### Records from a collection:
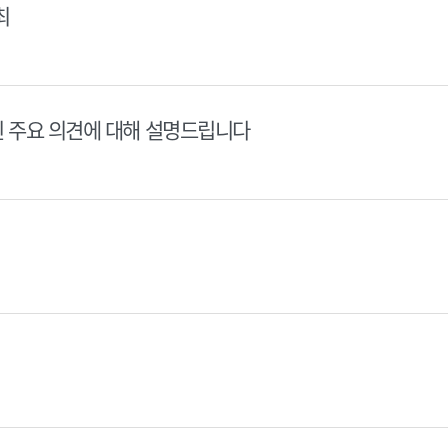
최
된 주요 의견에 대해 설명드립니다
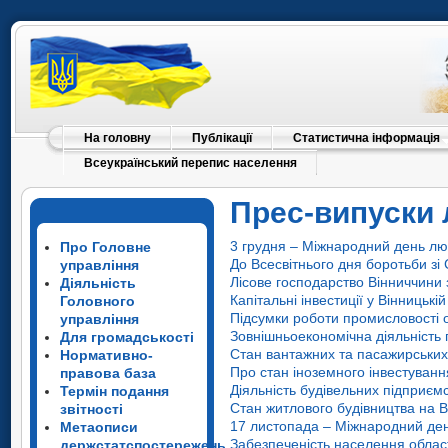
На головну
Публікації
Статистична інформація
Всеукраїнський перепис населення
Прес-випуски 
3 грудня – Міжнародний день л
Про Головне
До Всесвітнього дня боротьби зі
управління
Лісове господарство Вінниччини 
Діяльність
Капітальні інвестиції у Вінницькі
Головного
Підсумки роботи промисловості о
управління
Зовнішньоекономічна діяльність 
Для громадськості
Стан вантажних та пасажирських 
Нормативно-
Про стан іноземного інвестування
правова база
Діяльність будівельних підприєм
Термін подання
Стан житлового будівництва на В
звітності
17 листопада – Міжнародний ден
Метаописи
Забезпеченість населення області
держстатспостережень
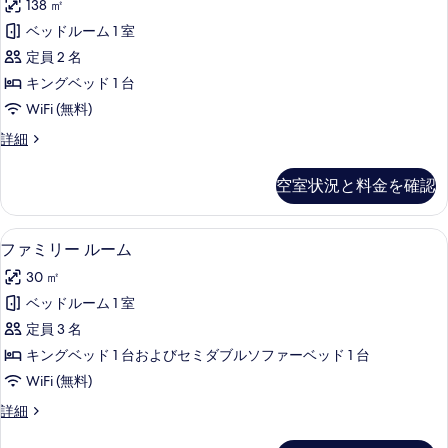
キ
ド
138 ㎡
示
ル
ン
1
ベッドルーム 1 室
グ
す
ス
台
ベ
定員 2 名
る
イ
ッ
の
キングベッド 1 台
ド
ー
す
WiFi (無料)
1
ト
台
べ
ロ
詳細
の
キ
イ
て
詳
ン
ヤ
細
の
空室状況と料金を確認
ル
グ
写
ス
ベ
イ
真
ファミリー ルーム | 高級寝具、羽毛
フ
4
ー
ファミリー ルーム
ッ
を
ァ
ト
ド
30 ㎡
キ
表
ミ
ン
1
ベッドルーム 1 室
示
リ
グ
台
定員 3 名
ベ
す
ー
の
ッ
キングベッド 1 台およびセミダブルソファーベッド 1 台
る
ル
ド
す
WiFi (無料)
1
ー
べ
台
フ
詳細
ム
の
ァ
て
詳
の
ミ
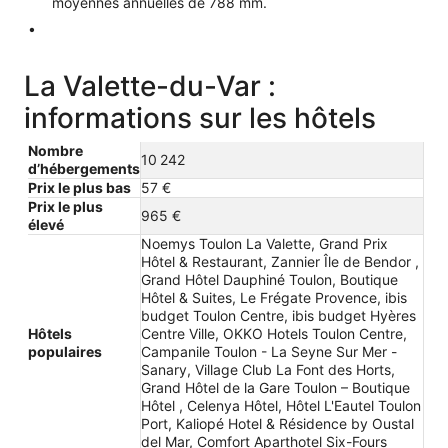
moyennes annuelles de 788 mm.
La Valette-du-Var :
informations sur les hôtels
Nombre
10 242
d’hébergements
Prix le plus bas
57 €
Prix le plus
965 €
élevé
Noemys Toulon La Valette, Grand Prix
Hôtel & Restaurant, Zannier Île de Bendor ,
Grand Hôtel Dauphiné Toulon, Boutique
Hôtel & Suites, Le Frégate Provence, ibis
budget Toulon Centre, ibis budget Hyères
Hôtels
Centre Ville, OKKO Hotels Toulon Centre,
populaires
Campanile Toulon - La Seyne Sur Mer -
Sanary, Village Club La Font des Horts,
Grand Hôtel de la Gare Toulon – Boutique
Hôtel , Celenya Hôtel, Hôtel L'Eautel Toulon
Port, Kaliopé Hotel & Résidence by Oustal
del Mar, Comfort Aparthotel Six-Fours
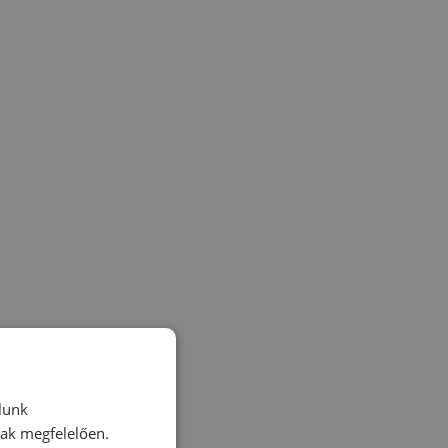
lunk
nak megfelelően.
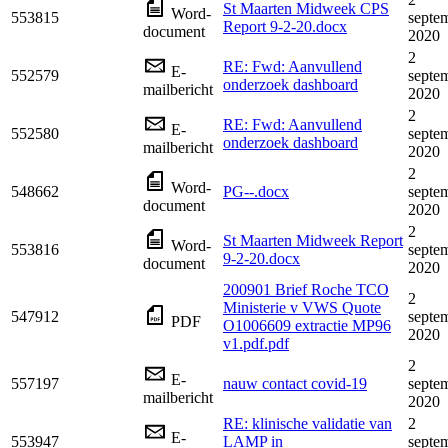
St Maarten Midweek CPS
Word-
553815
septe
Report 9-2-20.docx
document
2020
2
RE: Fwd: Aanvullend
E-
552579
septe
onderzoek dashboard
mailbericht
2020
2
RE: Fwd: Aanvullend
E-
552580
septe
onderzoek dashboard
mailbericht
2020
2
Word-
548662
PG--.docx
septe
document
2020
2
St Maarten Midweek Report
Word-
553816
septe
9-2-20.docx
document
2020
200901 Brief Roche TCO
2
Ministerie v VWS Quote
547912
septe
PDF
O1006609 extractie MP96
2020
v1.pdf.pdf
2
E-
557197
nauw contact covid-19
septe
mailbericht
2020
RE: klinische validatie van
2
E-
553947
LAMP in
septe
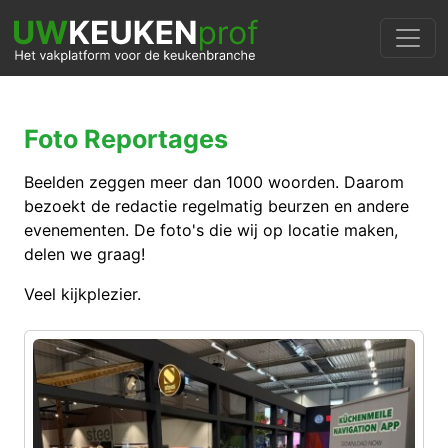
Foto Reportages
Beelden zeggen meer dan 1000 woorden. Daarom
bezoekt de redactie regelmatig beurzen en andere
evenementen. De foto's die wij op locatie maken,
delen we graag!
Veel kijkplezier.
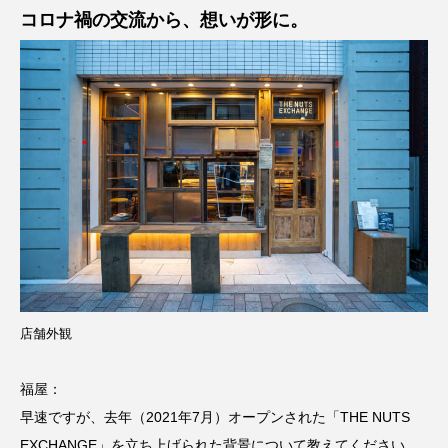
コロナ禍の交流から、想いが形に。
店舗外観
福屋：
早速ですが、去年（2021年7月）オープンされた「THE NUTS
EXCHANGE」を立ち上げられた背景について教えてください。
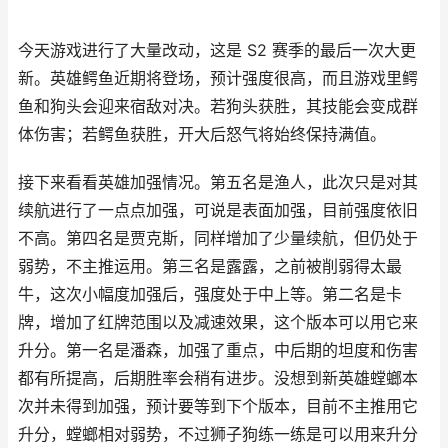
今天游戏进行了大量改动，这是 S2 赛季的最后一次大更
新。英雄鳄鱼近期将登场，预计强度很高，而且游戏里鳄
鱼和狗头会迎来宿敌对决。若狗头获胜，其技能会变成群
体伤害；若鳄鱼获胜，开大后怒气将始终保持满值。
接下来看看英雄加强情况。第五名是渔人，此次只是对其
续航进行了一点点加强，可说是表面加强，目前强度依旧
不高。第四名是贾克斯，同样增加了少量续航，但仍处于
弱势，不主推运用。第三名是露露，之前被削弱得太最
牛，这次小幅度加强后，强度处于中上等。第二名是卡
牌，增加了红牌范围以及减速效果，这个版本可以用它来
升分。第一名是潘森，加强了重点，中后期的坦度和伤害
都有所提高，后期胜率会稍有进步。没想到新英雄螳螂本
次并未得到加强，预计要等到下个版本，目前不主推用它
升分，螳螂相对弱势，不过狮子狗练一练是可以用来升分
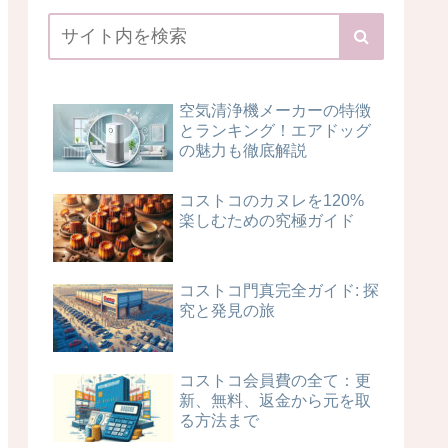
空気清浄機メーカーの特徴
とランキング！エアドッグ
の魅力も徹底解説
コストコのカヌレを120%
楽しむための究極ガイド
コストコ門真完全ガイド: 探
究と発見の旅
コストコ会員費の全て：更
新、無料、返金から元を取
る方法まで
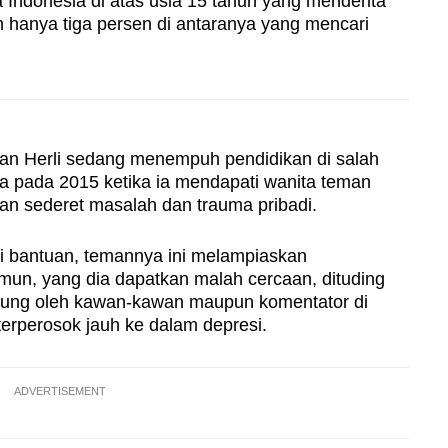
 Indonesia di atas usia 15 tahun yang menderita
n hanya tiga persen di antaranya yang mencari
an Herli sedang menempuh pendidikan di salah
ya pada 2015 ketika ia mendapati wanita teman
n sederet masalah dan trauma pribadi.
i bantuan, temannya ini melampiaskan
mun, yang dia dapatkan malah cercaan, dituding
ndung oleh kawan-kawan maupun komentator di
rperosok jauh ke dalam depresi.
ADVERTISEMENT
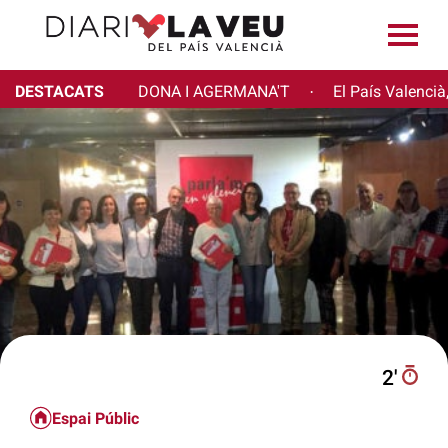
DESTACATS
DONA I AGERMANA'T
El País Valencià
·
2′
Espai Públic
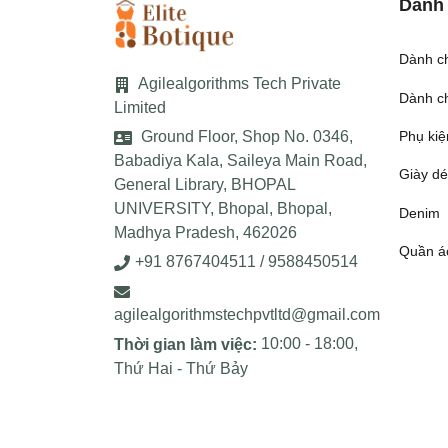
Danh
Dành c
Agilealgorithms Tech Private
Dành c
Limited
Ground Floor, Shop No. 0346,
Phụ kiệ
Babadiya Kala, Saileya Main Road,
Giày d
General Library, BHOPAL
UNIVERSITY, Bhopal, Bhopal,
Denim
Madhya Pradesh, 462026
Quần á
+91 8767404511 / 9588450514
agilealgorithmstechpvtltd@gmail.com
10:00 - 18:00,
Thời gian làm việc:
Thứ Hai - Thứ Bảy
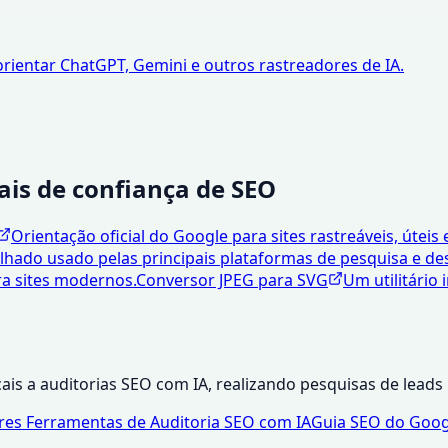
orientar ChatGPT, Gemini e outros rastreadores de IA.
ais de confiança de SEO
Orientação oficial do Google para sites rastreáveis, úteis 
hado usado pelas principais plataformas de pesquisa e de
a sites modernos.
Conversor JPEG para SVG
Um utilitário
ais a auditorias SEO com IA, realizando pesquisas de lead
es Ferramentas de Auditoria SEO com IA
Guia SEO do Goo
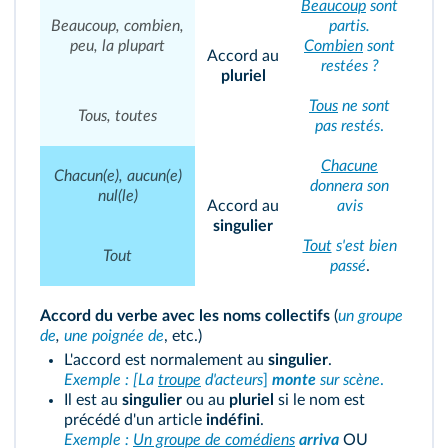
Beaucoup
sont
Beaucoup, combien,
partis.
peu, la plupart
Combien
sont
Accord au
restées ?
pluriel
Tous
ne sont
Tous, toutes
pas restés
.
Chacune
Chacun(e), aucun(e)
donnera son
nul(le)
Accord au
avis
singulier
Tout
s'est bien
Tout
passé
.
Accord du verbe avec les noms collectifs
(
un groupe
de
,
une poignée de
, etc.)
L'accord est normalement au
singulier
.
Exemple : [La
troupe
d'acteurs
]
monte
sur scène
.
Il est au
singulier
ou au
pluriel
si le nom est
précédé d'un article
indéfini
.
Exemple :
Un groupe de comédiens
arriva
OU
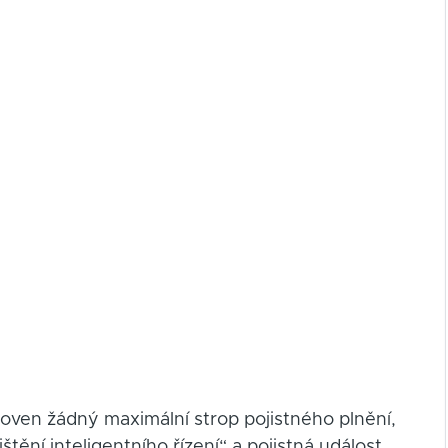
ven žádný maximální strop pojistného plnění,
štění inteligentního řízení“ a pojistná událost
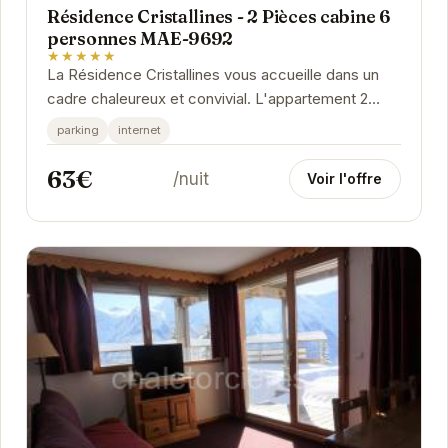
Résidence Cristallines - 2 Pièces cabine 6
personnes MAE-9692
★★★★★
La Résidence Cristallines vous accueille dans un
cadre chaleureux et convivial. L'appartement 2
pièces cabine, spacieux et confortable, est...
parking
internet
63€
/nuit
Voir l'offre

### Task:
Working from the entries above, please transcribe only the lines from the line with "キングベッド 1 台およびセミダブルソファーベッド 1 台" through the line with "Campanile Toulon - La", exactly, with both end lines and without pictures.

### Exercise solution:
キングベッド 1 台およびセミダブルソファーベッド 1 台
る
ル
ド
す
WiFi (無料)
1
ー
べ
台
フ
詳細
ム
の
ァ
て
詳
の
ミ
moyennes annuelles de 788 mm.
La Valette-du-Var :
informations sur les hôtels
Nombre
10 242
d’hébergements
Prix le plus bas
57 €
Prix le plus
965 €
élevé
Noemys Toulon La Valette, Grand Prix
Hôtel & Restaurant, Zannier Île de Bendor ,
Grand Hôtel Dauphiné Toulon, Boutique
Hôtel & Suites, Le Frégate Provence, ibis
budget Toulon Centre, ibis budget Hyères
Hôtels
Centre Ville, OKKO Hotels Toulon Centre,
populaires
Campanile Toulon - La Seyne Sur Mer -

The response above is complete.